Jessica Stern, the United States’ special diplomatic envoy for LGBTQ rights, described the changes as “historic and joyous,” noting that they align government papers with the “lived reality” of a broader spectrum of human sex characteristics than reflected in the previous two designations.
“When an individual obtains identity credentials that accurately reflect their genuine identity, they can live with more dignity and respect,” Stern explained.
The department made no mention of who received the passport. A department spokesman declined to clarify whether it was for Dana Zzyym, an intersex Colorado resident who has been fighting the agency in court since 2015, stating that the department typically does not discuss individual passport applications due to privacy issues.
Zzyym (pronounced Zimm) was denied a passport after failing to indicate on an application whether he was male or female.
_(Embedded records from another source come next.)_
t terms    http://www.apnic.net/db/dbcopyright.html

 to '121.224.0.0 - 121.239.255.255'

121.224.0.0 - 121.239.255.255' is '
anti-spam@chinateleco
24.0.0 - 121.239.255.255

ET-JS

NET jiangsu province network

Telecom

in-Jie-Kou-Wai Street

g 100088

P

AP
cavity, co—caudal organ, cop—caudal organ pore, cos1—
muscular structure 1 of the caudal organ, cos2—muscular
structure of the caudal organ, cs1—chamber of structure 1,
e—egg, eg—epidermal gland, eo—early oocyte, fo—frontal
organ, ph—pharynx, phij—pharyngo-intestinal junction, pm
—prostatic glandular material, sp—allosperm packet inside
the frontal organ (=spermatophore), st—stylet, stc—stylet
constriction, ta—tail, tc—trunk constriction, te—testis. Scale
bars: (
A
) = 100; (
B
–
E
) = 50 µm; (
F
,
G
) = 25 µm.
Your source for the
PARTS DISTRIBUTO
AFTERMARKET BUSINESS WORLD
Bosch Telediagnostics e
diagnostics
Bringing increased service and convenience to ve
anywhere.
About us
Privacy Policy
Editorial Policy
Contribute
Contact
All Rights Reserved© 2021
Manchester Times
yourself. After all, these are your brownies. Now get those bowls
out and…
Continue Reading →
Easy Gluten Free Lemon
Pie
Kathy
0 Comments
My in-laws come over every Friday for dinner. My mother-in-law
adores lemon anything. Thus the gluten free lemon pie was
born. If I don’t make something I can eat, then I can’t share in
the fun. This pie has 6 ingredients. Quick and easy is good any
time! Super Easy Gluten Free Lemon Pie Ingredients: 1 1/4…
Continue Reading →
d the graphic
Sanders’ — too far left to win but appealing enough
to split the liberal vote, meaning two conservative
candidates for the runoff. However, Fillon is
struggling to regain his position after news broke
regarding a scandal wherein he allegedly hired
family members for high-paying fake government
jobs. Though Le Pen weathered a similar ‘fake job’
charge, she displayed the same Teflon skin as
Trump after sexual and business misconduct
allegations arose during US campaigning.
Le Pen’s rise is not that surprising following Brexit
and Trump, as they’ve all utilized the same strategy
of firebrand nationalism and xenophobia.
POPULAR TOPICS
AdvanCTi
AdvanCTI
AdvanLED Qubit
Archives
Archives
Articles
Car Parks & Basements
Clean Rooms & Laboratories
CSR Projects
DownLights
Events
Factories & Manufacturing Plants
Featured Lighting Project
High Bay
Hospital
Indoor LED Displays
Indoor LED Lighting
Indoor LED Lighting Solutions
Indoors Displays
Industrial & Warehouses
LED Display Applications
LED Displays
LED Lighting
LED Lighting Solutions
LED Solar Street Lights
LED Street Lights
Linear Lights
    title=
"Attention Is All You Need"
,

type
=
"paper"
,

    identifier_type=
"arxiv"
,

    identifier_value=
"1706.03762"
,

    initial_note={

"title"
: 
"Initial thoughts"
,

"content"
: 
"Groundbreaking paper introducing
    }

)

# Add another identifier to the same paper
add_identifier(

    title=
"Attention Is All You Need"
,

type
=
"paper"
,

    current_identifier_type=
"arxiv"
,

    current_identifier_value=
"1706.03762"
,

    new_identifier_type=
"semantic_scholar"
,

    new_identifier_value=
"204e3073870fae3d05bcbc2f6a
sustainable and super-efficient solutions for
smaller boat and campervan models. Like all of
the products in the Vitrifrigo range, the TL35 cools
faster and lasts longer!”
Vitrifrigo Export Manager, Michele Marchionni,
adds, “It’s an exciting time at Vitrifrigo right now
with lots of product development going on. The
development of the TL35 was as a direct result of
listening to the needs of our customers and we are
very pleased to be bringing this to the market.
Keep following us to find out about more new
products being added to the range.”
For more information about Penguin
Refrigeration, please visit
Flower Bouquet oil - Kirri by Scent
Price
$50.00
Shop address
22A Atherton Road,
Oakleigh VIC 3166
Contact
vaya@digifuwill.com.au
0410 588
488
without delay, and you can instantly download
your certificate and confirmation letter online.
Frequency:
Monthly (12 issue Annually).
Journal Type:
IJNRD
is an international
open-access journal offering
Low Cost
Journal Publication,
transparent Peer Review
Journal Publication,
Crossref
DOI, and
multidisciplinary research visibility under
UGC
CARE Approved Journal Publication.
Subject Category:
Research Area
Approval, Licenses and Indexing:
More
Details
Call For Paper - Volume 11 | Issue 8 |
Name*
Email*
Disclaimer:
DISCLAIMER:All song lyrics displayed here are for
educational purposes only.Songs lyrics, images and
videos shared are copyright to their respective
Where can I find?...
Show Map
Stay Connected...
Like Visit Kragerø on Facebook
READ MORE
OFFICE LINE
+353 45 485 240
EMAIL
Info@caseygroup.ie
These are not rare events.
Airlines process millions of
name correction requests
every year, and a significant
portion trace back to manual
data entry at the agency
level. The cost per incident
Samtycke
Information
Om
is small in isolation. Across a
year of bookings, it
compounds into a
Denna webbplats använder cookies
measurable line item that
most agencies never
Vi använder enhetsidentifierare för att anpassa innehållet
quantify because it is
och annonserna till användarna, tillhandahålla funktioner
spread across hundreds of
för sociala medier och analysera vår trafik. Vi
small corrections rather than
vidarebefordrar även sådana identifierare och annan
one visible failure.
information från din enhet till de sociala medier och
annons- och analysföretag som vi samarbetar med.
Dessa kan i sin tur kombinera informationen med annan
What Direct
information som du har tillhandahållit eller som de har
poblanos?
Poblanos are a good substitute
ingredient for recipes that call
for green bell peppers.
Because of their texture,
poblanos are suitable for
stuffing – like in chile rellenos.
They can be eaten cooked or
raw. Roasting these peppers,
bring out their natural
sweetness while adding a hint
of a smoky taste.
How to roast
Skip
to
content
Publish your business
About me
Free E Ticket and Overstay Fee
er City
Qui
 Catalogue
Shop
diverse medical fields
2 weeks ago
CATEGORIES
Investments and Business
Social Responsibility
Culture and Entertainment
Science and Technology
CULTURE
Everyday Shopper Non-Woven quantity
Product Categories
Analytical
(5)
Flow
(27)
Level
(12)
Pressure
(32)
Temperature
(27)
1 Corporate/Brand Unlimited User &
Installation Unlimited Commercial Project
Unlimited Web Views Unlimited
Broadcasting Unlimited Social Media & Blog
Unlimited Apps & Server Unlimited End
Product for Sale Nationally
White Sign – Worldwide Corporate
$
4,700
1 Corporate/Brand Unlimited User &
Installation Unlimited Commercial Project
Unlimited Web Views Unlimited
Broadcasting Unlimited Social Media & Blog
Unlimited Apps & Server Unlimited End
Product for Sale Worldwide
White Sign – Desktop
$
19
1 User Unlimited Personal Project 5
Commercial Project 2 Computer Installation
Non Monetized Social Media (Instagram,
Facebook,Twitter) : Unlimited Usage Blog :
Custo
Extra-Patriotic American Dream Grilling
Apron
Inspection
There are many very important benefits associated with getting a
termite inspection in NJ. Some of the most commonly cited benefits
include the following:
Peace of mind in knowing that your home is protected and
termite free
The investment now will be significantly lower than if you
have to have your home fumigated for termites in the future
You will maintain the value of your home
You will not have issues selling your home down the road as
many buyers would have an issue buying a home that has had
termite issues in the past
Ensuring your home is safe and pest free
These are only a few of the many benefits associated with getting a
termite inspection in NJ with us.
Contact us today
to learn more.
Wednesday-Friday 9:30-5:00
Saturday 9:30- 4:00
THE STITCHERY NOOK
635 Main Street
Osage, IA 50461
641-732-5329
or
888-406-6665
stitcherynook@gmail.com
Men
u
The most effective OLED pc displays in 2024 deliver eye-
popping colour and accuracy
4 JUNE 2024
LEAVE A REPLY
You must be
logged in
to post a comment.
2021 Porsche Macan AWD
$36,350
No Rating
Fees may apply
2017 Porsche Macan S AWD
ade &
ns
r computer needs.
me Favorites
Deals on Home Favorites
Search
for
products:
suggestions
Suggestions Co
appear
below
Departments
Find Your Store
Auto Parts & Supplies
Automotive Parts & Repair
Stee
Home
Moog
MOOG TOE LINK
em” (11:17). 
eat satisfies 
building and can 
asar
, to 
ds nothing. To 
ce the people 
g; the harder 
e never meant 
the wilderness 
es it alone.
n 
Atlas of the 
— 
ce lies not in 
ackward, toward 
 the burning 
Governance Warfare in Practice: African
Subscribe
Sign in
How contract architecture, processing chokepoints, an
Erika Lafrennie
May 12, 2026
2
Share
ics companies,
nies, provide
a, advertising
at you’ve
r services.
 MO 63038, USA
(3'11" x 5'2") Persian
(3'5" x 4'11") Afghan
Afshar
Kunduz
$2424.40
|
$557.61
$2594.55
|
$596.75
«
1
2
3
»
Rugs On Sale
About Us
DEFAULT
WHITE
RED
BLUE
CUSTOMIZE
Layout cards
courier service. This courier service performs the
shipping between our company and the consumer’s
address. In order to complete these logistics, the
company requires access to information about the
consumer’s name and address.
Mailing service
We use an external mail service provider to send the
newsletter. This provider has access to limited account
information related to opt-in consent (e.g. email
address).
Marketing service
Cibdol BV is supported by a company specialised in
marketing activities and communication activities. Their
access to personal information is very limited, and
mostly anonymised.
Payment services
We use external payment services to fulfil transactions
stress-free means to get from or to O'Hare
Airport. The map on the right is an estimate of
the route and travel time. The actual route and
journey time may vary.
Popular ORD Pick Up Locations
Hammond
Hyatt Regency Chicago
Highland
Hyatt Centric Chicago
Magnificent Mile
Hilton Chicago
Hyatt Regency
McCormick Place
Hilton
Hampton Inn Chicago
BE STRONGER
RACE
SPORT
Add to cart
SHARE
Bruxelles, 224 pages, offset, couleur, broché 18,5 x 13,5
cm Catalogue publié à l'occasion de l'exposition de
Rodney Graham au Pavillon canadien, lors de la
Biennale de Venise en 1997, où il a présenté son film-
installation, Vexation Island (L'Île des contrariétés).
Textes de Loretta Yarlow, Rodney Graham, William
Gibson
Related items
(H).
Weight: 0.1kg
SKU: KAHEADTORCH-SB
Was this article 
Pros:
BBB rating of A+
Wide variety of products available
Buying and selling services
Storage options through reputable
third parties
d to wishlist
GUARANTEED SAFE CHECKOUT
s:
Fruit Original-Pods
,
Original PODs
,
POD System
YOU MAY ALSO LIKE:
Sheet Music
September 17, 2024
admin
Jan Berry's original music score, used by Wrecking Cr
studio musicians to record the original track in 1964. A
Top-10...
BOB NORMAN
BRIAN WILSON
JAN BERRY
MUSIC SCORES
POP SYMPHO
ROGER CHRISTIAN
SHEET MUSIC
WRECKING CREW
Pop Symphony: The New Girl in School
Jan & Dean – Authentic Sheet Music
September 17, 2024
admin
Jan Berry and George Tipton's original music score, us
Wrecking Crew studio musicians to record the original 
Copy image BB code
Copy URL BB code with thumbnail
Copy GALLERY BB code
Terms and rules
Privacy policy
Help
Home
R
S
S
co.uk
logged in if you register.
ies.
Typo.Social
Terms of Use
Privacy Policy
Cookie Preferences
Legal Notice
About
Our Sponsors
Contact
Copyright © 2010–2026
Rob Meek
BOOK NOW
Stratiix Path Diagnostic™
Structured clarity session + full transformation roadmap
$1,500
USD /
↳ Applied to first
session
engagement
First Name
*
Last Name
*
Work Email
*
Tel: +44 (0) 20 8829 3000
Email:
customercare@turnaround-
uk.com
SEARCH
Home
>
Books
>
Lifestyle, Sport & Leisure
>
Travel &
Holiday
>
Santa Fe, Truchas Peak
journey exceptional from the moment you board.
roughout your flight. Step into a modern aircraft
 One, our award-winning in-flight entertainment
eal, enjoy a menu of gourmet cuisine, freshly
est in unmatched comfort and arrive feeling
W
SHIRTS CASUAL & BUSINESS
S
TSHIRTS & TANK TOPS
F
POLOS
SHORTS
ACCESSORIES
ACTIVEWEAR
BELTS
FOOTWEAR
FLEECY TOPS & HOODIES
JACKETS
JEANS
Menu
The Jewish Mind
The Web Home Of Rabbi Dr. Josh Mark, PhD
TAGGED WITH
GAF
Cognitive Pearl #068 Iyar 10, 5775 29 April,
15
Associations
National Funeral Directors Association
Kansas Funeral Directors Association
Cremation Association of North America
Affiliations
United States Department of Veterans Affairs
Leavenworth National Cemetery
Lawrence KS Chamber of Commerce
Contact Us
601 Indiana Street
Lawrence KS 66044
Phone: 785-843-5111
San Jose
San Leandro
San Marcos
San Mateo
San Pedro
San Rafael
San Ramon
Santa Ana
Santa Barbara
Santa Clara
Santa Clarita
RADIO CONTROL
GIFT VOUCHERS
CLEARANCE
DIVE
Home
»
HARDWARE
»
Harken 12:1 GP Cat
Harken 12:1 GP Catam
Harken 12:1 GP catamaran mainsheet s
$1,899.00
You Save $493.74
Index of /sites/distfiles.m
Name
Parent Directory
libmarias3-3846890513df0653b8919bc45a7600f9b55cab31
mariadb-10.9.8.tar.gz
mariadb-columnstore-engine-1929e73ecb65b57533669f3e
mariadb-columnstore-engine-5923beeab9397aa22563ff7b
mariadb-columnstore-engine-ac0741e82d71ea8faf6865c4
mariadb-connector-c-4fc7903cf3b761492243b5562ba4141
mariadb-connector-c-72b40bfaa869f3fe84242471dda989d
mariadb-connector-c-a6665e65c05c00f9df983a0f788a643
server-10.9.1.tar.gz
Zzyym reportedly put “intersex” above the “M” and “F” boxes and sought an “X” gender marker in a second letter.
According to court records, Zzyym was born with indeterminate physical, sexual traits but was raised as a boy and underwent various procedures that failed to make him appear masculine. Zzyym served as a male in the Navy but later identified as intersex while working and studying at Colorado State University. Zzyym could not attend a meeting of Organization Intersex International in Mexico due to the department’s refusal of his passport.
In June, the State Department indicated that it was considering introducing a third gender marker for nonbinary, intersex, and gender-nonconforming individuals, but that the process would take time due to significant computer system modifications. According to a department official, the passport application and system update with the “X” designation option must still be approved by the Office of Management and Budget, which reviews all federal forms.
Additionally, the agency now permits candidates to self-identify as male or female, eliminating the need to provide medical certification if their gender did not match that on their other identity documents.
Stern stated that her office intended to discuss the United States’ experience with the shift in its global relations hoping that it might inspire other nations to provide the choice.
“We see this as an opportunity to affirm and advance the human rights of transgender, intersex, gender nonconforming, and nonbinary persons worldwide,” she explained.